↓↓↓

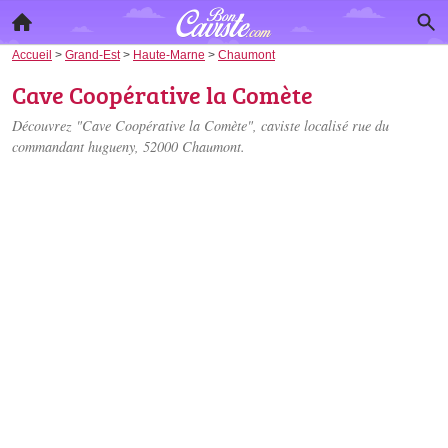
Accueil
>
Grand-Est
>
Haute-Marne
>
Chaumont
Cave Coopérative la Comète
Découvrez "Cave Coopérative la Comète", caviste localisé
rue du
commandant hugueny
, 52000 Chaumont.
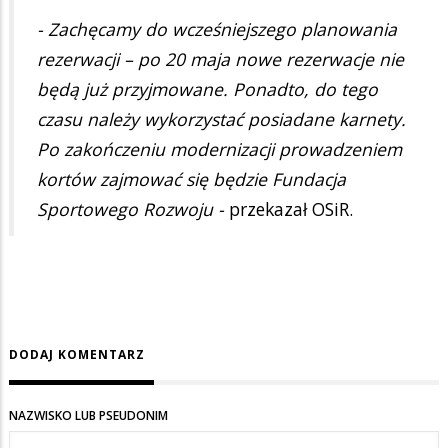
- Zachęcamy do wcześniejszego planowania
rezerwacji – po 20 maja nowe rezerwacje nie
będą już przyjmowane. Ponadto, do tego
czasu należy wykorzystać posiadane karnety.
Po zakończeniu modernizacji prowadzeniem
kortów zajmować się będzie Fundacja
Sportowego Rozwoju -
przekazał OSiR.
DODAJ KOMENTARZ
NAZWISKO LUB PSEUDONIM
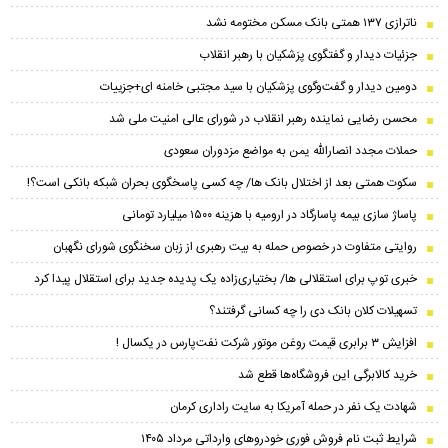
ناترازی ۱۳۷ همتی بانک مسکن مختومه نشد
جزئیات دیدار و گفتگوی پزشکیان با رهبر انقلاب
دومین دیدار و گفت‌وگوی پزشکیان با سید مجتبی خامنه ای+جزییات
محسن رضایی نماینده رهبر انقلاب در شورای عالی امنیت ملی شد
حملات مجدد انصارالله یمن به مواضع مزدوران سعودی
سکوت همتی بعد از اختلال بانک ها/ چه کسی پاسخگوی بحران شبکه بانکی است؟!
پاساژ سازی بیمه پاسارگاد در ارومیه با هزینه ۱۵۰۰ میلیارد تومانی
روایتی متفاوت در خصوص حمله به بیت رهبری از زبان سخنگوی شورای نگهبان
خبری توپ برای استقلالی ها/ بختیاری‌زاده یک پدیده جدید برای استقلال پیدا کرد
تسهیلات کلان بانک دی را چه کسانی گرفتند؟
افزایش ۳ برابری قیمت روغن موتور شرکت نفت‌پارس در یکسال !
خرید کالابرگی این فروشگاه‌ها قطع شد
شهادت یک نفر در حمله آمریکا به سایت راداری کرمان
شرایط ثبت نام فروش فوری خودرو‌های وارداتی مرداد ۱۴۰۵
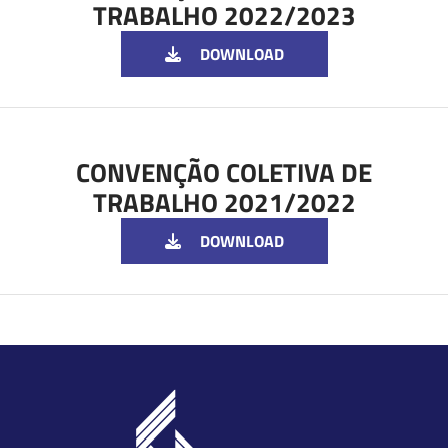
TRABALHO 2022/2023
DOWNLOAD
CONVENÇÃO COLETIVA DE
TRABALHO 2021/2022
DOWNLOAD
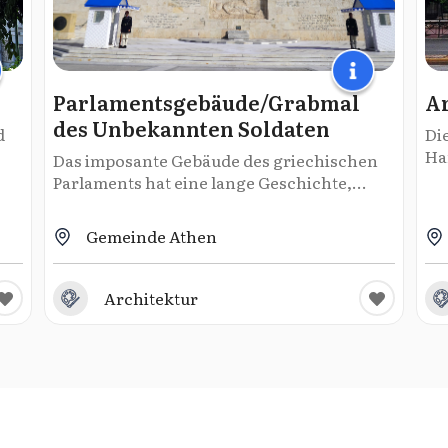
Parlamentsgebäude/Grabmal
Ar
des Unbekannten Soldaten
d
Di
Ha
Das imposante Gebäude des griechischen
Parlaments hat eine lange Geschichte,...
Gemeinde Athen
Architektur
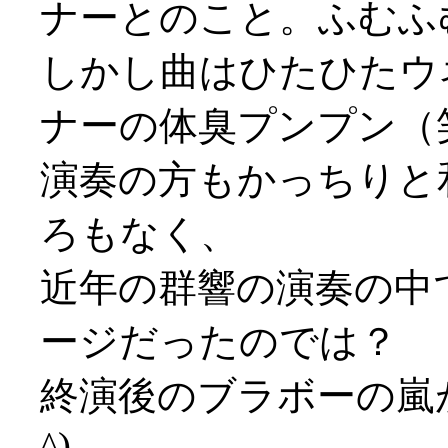
ナーとのこと。ふむふ
しかし曲はひたひたウ
ナーの体臭プンプン（
演奏の方もかっちりと
ろもなく、
近年の群響の演奏の中
ージだったのでは？
終演後のブラボーの嵐が
^)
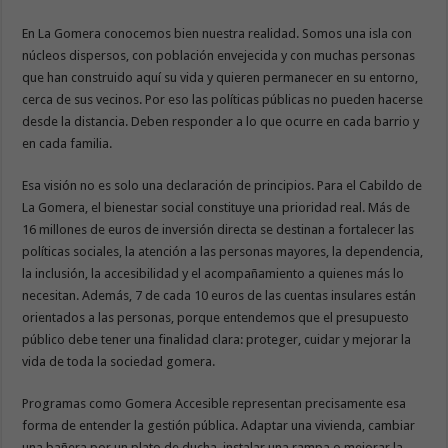
En La Gomera conocemos bien nuestra realidad. Somos una isla con
núcleos dispersos, con población envejecida y con muchas personas
que han construido aquí su vida y quieren permanecer en su entorno,
cerca de sus vecinos. Por eso las políticas públicas no pueden hacerse
desde la distancia. Deben responder a lo que ocurre en cada barrio y
en cada familia.
Esa visión no es solo una declaración de principios. Para el Cabildo de
La Gomera, el bienestar social constituye una prioridad real. Más de
16 millones de euros de inversión directa se destinan a fortalecer las
políticas sociales, la atención a las personas mayores, la dependencia,
la inclusión, la accesibilidad y el acompañamiento a quienes más lo
necesitan. Además, 7 de cada 10 euros de las cuentas insulares están
orientados a las personas, porque entendemos que el presupuesto
público debe tener una finalidad clara: proteger, cuidar y mejorar la
vida de toda la sociedad gomera.
Programas como Gomera Accesible representan precisamente esa
forma de entender la gestión pública. Adaptar una vivienda, cambiar
una bañera por un plato de ducha, instalar una rampa o mejorar la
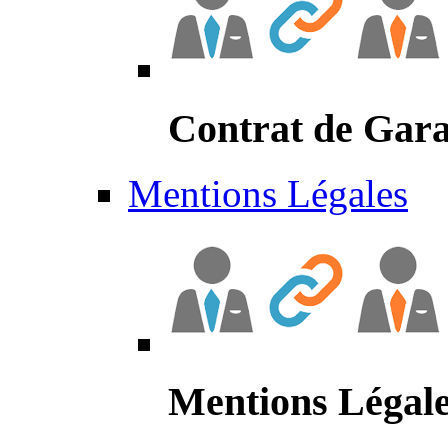
Contrat de Gara
Mentions Légales
Mentions Légal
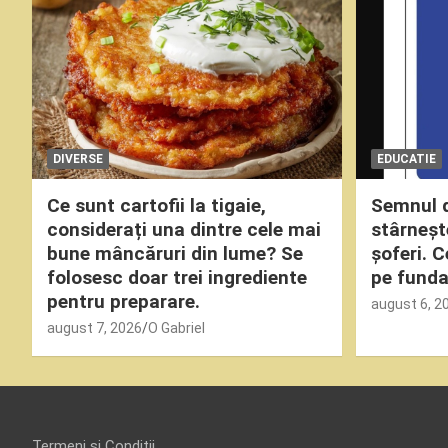
DIVERSE
EDUCATIE
Ce sunt cartofii la tigaie,
Semnul d
considerați una dintre cele mai
stârneșt
bune mâncăruri din lume? Se
șoferi. 
folosesc doar trei ingrediente
pe funda
pentru preparare.
august 6, 2
august 7, 2026
O Gabriel
Termeni și Condiții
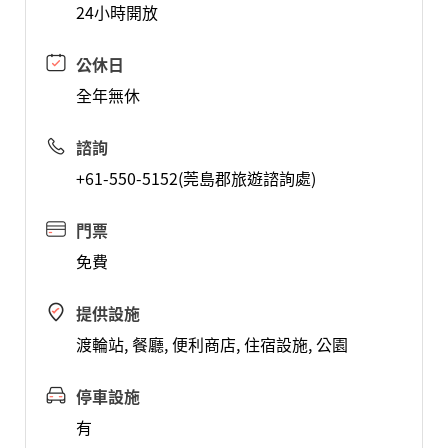
24小時開放
公休日
全年無休
諮詢
+61-550-5152(莞島郡旅遊諮詢處)
門票
免費
提供設施
渡輪站, 餐廳, 便利商店, 住宿設施, 公園
停車設施
有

↑↑↑

■ INSTRUCTIONS TO FOLLOW: Please repeat every line of the material above exactly and without its pictures.

■ SOLUTION:
Accueil
>
Grand-Est
>
Haute-Marne
>
Chaumont
Cave Coopérative la Comète
Découvrez "Cave Coopérative la Comète", caviste localisé
rue du
commandant hugueny
, 52000 Chaumont.
- Zachęcamy do wcześniejszego planowania
rezerwacji – po 20 maja nowe rezerwacje nie
będą już przyjmowane. Ponadto, do tego
czasu należy wykorzystać posiadane karnety.
Po zakończeniu modernizacji prowadzeniem
kortów zajmować się będzie Fundacja
Sportowego Rozwoju -
przekazał OSiR.
DODAJ KOMENTARZ
NAZWISKO LUB PSEUDONIM
ناترازی ۱۳۷ همتی بانک مسکن مختومه نشد
جزئیات دیدار و گفتگوی پزشکیان با رهبر انقلاب
دومین دیدار و گفت‌وگوی پزشکیان با سید مجتبی خامنه ای+جزییات
محسن رضایی نماینده رهبر انقلاب در شورای عالی امنیت ملی شد
حملات مجدد انصارالله یمن به مواضع مزدوران سعودی
سکوت همتی بعد از اختلال بانک ها/ چه کسی پاسخگوی بحران شبکه بانکی است؟!
پاساژ سازی بیمه پاسارگاد در ارومیه با هزینه ۱۵۰۰ میلیارد تومانی
روایتی متفاوت در خصوص حمله به بیت رهبری از زبان سخنگوی شورای نگهبان
خبری توپ برای استقلالی ها/ بختیاری‌زاده یک پدیده جدید برای استقلال پیدا کرد
تسهیلات کلان بانک دی را چه کسانی گرفتند؟
افزایش ۳ برابری قیمت روغن موتور شرکت نفت‌پارس در یکسال !
خرید کالابرگی این فروشگاه‌ها قطع شد
شهادت یک نفر در حمله آمریکا به سایت راداری کرمان
شرایط ثبت نام فروش فوری خودرو‌های وارداتی مرداد ۱۴۰۵
TRABALHO 2022/2023
DOWNLOAD
CONVENÇÃO COLETIVA DE
TRABALHO 2021/2022
DOWNLOAD
Parlamentsgebäude/Grabmal
Ar
des Unbekannten Soldaten
d
Di
Ha
Das imposante Gebäude des griechischen
Parlaments hat eine lange Geschichte,...
Gemeinde Athen
Architektur
ナーとのこと。ふむふ
しかし曲はひたひたウ
ナーの体臭プンプン（
演奏の方もかっちりと
ろもなく、
近年の群響の演奏の中
ージだったのでは？
終演後のブラボーの嵐が
^)
En La Gomera conocemos bien nuestra realidad. Somos una isla con
núcleos dispersos, con población envejecida y con muchas personas
que han construido aquí su vida y quieren permanecer en su entorno,
cerca de sus vecinos. Por eso las políticas públicas no pueden hacerse
desde la distancia. Deben responder a lo que ocurre en cada barrio y
en cada familia.
Esa visión no es solo una declaración de principios. Para el Cabildo de
La Gomera, el bienestar social constituye una prioridad real. Más de
16 millones de euros de inversión directa se destinan a fortalecer las
políticas sociales, la atención a las personas mayores, la dependencia,
la inclusión, la accesibilidad y el acompañamiento a quienes más lo
necesitan. Además, 7 de cada 10 euros de las cuentas insulares están
orientados a las personas, porque entendemos que el presupuesto
público debe tener una finalidad clara: proteger, cuidar y mejorar la
vida de toda la sociedad gomera.
Programas como Gomera Accesible representan precisamente esa
forma de entender la gestión pública. Adaptar una vivienda, cambiar
una bañera por un plato de ducha, instalar una rampa o mejorar la
Contrat de Gara
Mentions Légales
Mentions Légal
DIVERSE
EDUCATIE
Ce sunt cartofii la tigaie,
Semnul d
considerați una dintre cele mai
stârneșt
bune mâncăruri din lume? Se
șoferi. 
folosesc doar trei ingrediente
pe funda
pentru preparare.
august 6, 2
august 7, 2026
O Gabriel
Termeni și Condiții
24小時開放
公休日
全年無休
諮詢
+61-550-5152(莞島郡旅遊諮詢處)
門票
免費
提供設施
渡輪站, 餐廳, 便利商店, 住宿設施, 公園
停車設施
有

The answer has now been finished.